Thread: many similar indexbased selects are extremely slow

many similar indexbased selects are extremely slow

From

peter pilsl

Date:

01 January 2005, 23:55:25

psql8:

I use a bigger psql-table to store information and keep an id-value of
each row in memory of my application for faster access.
My applications is able to calculate a list of needed id's in very short
time and then wants to retrieve all rows corresponding to this id's.

So in fact I perform a lot of operations like:

select field1,field2,field3 from mytable where id=XX;

There is a index on the id-field and the id-field is of type OID, so
everything should be quite fast. Unfortunately it is not.

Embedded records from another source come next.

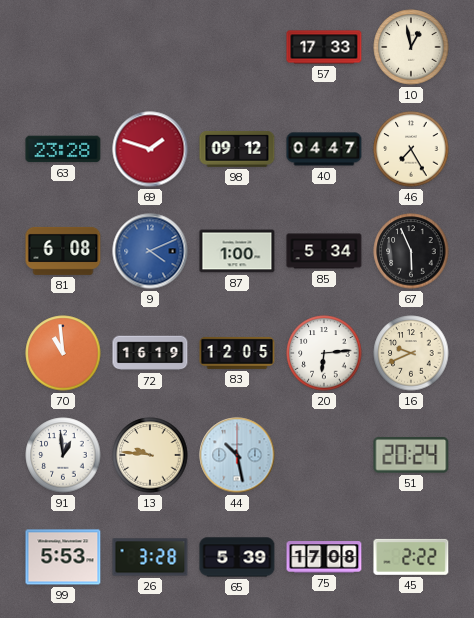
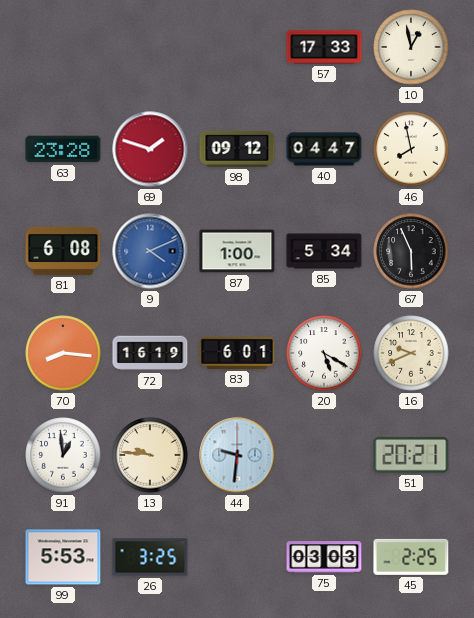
46: 7:25 -> 7:58
70: 10:59 -> 8:16
83: 12:05 -> 6:01
20: 6:14 -> 5:20
44: 10:28 -> 9:31
51: 20:24 -> 20:21
26: 3:28 -> 3:25
65: 5:39 -> none
75: 17:08 -> 03:03
45: 2:22 -> 2:25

On a 2GHz-machine with 1GB RAM it takes approx. 10seconds to fetch 10000
rows. In this testscenario I only fetch the OID and no other col.
I dont understand this. Am I expecting far to much? Is 10seconds for the
retrieval of 10000 OIDs a fine value? I want it to be less than one
second and from my experience with postgres this operation is extremely
slow compared to the impressive speed of most other operations.

I also tried to use the IN-operator, which is much more slower. Is there
any other way to speed up things? I can order the list of id's to
retrieve in my application if there is a way to tell psql not to search
the whole index every time but somehow "do better".

If it is of any interest, here is the table. The id is stored as id_artikel.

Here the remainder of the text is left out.